Melihat kejadian ini, Kadin Indonesia mendorong agar Peraturan Menteri ESDM terkait izin penugasan eksplorasi dapat segera diterbitkan. Dengan begitu para pelaku usaha dapat terdorong melakukan eksplorasi menemukan sumber daya dan cadangan mineral baru demi mendukung ketahanan nasional.

Sekjen Asosiasi Perusahaan Industri Pengolahan dan Pemurnian (AP3I), Haykal Hubeis sangat menyayangkan kurangnya pasokan bijih nikel ke smelter dalam negeri. 

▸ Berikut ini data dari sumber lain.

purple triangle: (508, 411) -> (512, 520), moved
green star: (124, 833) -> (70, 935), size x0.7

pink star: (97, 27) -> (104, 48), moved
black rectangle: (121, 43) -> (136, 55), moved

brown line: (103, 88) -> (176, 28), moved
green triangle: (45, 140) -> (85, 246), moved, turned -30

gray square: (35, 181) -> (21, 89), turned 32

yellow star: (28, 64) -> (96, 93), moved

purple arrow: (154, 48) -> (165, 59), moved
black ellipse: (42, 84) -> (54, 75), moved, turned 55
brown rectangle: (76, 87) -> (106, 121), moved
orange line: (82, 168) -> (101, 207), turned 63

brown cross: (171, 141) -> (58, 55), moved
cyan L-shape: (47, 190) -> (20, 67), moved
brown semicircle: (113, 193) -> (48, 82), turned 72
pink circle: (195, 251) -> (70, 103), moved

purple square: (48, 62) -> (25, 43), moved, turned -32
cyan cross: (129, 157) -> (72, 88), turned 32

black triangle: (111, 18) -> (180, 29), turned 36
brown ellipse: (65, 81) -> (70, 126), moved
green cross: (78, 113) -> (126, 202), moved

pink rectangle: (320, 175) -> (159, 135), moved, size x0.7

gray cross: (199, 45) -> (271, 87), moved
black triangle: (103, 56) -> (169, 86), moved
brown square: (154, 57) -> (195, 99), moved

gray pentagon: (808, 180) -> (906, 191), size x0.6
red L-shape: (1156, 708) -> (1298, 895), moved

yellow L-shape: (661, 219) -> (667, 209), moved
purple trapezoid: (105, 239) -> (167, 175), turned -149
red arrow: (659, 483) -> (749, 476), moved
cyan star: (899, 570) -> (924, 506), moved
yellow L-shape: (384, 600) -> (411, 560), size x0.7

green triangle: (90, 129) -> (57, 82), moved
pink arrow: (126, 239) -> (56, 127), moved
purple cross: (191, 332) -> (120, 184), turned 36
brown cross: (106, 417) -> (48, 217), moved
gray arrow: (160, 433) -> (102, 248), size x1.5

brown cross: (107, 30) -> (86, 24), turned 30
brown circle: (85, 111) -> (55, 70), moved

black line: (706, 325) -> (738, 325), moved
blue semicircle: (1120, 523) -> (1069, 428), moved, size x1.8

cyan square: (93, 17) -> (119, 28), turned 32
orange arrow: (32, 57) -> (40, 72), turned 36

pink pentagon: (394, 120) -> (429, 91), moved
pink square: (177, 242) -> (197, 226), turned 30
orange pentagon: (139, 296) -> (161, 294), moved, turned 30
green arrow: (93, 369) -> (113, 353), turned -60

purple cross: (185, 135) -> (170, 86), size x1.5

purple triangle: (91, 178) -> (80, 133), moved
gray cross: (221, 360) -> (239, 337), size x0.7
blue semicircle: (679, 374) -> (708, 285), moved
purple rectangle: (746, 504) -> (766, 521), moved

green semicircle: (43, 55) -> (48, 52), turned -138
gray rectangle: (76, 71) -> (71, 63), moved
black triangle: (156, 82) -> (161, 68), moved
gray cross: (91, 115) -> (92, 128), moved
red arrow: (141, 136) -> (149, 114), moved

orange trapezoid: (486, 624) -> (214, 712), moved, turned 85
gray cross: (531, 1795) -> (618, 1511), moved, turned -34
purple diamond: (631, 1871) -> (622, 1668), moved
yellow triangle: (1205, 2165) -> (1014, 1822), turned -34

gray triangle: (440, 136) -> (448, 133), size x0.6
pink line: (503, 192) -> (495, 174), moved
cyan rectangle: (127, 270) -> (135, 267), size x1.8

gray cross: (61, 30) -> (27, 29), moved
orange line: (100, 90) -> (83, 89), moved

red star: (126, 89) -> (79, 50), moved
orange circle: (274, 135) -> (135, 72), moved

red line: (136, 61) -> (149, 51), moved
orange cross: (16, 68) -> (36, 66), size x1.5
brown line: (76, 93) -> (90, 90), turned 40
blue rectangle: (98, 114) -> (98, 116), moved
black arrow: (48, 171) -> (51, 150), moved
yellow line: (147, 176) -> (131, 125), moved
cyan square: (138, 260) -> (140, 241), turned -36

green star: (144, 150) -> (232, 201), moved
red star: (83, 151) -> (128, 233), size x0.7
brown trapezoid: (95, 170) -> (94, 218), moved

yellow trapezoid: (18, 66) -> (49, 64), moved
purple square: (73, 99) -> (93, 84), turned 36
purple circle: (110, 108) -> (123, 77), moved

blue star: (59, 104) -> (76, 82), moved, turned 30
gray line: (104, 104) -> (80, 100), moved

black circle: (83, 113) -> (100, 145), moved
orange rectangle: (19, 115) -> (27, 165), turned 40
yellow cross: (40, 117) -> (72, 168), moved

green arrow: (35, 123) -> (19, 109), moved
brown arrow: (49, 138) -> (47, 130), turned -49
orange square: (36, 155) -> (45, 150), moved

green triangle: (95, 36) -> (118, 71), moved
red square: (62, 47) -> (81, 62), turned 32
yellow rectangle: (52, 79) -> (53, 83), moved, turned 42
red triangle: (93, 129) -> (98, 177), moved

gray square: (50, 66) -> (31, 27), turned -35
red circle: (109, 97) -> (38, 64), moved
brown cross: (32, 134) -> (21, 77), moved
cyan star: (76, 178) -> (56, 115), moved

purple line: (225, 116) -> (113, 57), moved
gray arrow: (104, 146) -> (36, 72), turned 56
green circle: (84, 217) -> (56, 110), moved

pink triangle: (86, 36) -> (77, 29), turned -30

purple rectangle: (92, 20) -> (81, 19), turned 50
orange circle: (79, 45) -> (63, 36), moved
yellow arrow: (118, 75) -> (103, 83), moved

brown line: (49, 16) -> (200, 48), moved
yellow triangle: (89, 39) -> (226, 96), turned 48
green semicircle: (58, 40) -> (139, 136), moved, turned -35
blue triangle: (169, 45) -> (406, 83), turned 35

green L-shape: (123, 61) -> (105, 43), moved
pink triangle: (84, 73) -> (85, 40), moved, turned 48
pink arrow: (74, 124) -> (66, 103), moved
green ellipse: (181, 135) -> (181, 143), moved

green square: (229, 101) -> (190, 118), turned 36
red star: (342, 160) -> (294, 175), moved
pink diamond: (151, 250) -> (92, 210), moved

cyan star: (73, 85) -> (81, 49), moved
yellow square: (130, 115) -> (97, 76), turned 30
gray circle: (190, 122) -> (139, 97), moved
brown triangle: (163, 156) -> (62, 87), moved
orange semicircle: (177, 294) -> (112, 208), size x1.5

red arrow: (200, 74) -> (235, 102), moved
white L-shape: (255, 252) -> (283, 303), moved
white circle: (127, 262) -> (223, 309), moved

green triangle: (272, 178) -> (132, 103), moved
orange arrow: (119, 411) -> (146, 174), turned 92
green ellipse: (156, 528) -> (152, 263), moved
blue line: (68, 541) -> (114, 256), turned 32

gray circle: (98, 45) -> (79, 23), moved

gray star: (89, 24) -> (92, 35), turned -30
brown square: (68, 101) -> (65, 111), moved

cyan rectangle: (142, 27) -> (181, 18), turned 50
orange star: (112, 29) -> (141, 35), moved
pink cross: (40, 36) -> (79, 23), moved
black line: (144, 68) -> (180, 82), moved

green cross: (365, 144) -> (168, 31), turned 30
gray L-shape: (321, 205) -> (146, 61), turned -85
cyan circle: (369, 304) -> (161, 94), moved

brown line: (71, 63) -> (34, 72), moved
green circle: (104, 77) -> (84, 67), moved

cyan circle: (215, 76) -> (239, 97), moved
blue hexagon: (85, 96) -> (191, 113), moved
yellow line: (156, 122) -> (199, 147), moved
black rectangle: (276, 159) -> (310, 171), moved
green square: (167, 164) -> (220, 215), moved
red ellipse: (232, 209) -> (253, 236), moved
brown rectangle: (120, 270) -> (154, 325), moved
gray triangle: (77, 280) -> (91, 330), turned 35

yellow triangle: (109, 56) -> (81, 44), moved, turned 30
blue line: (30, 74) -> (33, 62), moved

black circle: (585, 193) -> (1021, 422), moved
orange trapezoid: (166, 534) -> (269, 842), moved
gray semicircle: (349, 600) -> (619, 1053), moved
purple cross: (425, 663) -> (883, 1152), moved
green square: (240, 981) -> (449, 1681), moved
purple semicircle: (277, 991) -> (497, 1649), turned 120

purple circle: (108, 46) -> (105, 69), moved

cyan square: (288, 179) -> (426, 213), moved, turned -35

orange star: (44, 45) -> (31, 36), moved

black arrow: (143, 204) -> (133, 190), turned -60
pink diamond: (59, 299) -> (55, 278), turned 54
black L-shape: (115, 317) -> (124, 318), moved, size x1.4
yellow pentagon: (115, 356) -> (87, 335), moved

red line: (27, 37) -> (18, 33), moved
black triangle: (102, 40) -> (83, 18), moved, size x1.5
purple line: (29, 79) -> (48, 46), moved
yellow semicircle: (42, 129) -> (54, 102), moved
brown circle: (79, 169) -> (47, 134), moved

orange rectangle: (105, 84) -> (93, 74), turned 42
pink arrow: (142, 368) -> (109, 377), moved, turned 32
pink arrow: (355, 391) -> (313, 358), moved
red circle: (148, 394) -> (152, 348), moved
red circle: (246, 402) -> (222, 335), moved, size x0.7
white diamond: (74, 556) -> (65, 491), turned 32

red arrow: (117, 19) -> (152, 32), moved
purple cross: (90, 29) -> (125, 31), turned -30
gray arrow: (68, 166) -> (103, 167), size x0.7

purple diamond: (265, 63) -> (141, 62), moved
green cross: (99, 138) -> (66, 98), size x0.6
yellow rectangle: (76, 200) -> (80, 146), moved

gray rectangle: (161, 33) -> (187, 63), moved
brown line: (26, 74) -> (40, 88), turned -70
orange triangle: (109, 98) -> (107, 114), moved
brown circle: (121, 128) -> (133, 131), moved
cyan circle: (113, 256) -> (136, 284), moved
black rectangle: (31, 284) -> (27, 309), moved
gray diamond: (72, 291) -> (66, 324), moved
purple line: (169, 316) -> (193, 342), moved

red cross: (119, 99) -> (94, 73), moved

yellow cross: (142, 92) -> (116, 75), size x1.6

Menurutnya hal ini mengenaskan karena kontradiksi dengan informasi yang selama ini beredar di mana Indonesia menyimpan cadangan nikel yang melimpah. Ditambah pula saat ini banyak perusahaan, investor nikel yang sedang bergiat untuk melanjutkan pembangunan smelternya di Tanah Air. 

“Namun sayang, semangat ini dihadang oleh masalah short supply bijih nikel itu. Yang lebih meresahkannya, masalah ini datang tiba-tiba tanpa ada persiapan maupun pemberitahuan,” jelasnya dihubungi terpisah. 

Baca Juga: MIND ID Komitmen Lakukan Hilirisasi Industri Pertambangan di Indonesia

Menurutnya, persoalan ini tentu menjadi perhatian khusus bagi pihak pemerintah untuk dicari penyebab dan jalan keluarnya.  

“Lantas siapa saja perusahaan yang mengalami masalah pasokan bijih nikel tersebut dan jangka waktu penyelesaiannya akan seperti apa,” ujarnya. 

Ke depannya, pengusaha berharap pemerintah dapat mengubah peta jalan (roadmap) untuk membenahi industri hilirisasi, khususnya ketersediaan bahan baku. Baginya, kalau pemerintah mau menjamin bahan baku secara merata, pemerintah juga harus terjun langsung melakukan kegiatan Good Mining Practice di area-area yang dianggap berpotensi. 

Melalui cara tersebut, Pemerintah bisa memiliki kebijakan khusus memetakan pasokan bijih nikel  ke perusahaan-perusahaan yang belum memiliki kepastian pasokan bahan baku jangka panjang.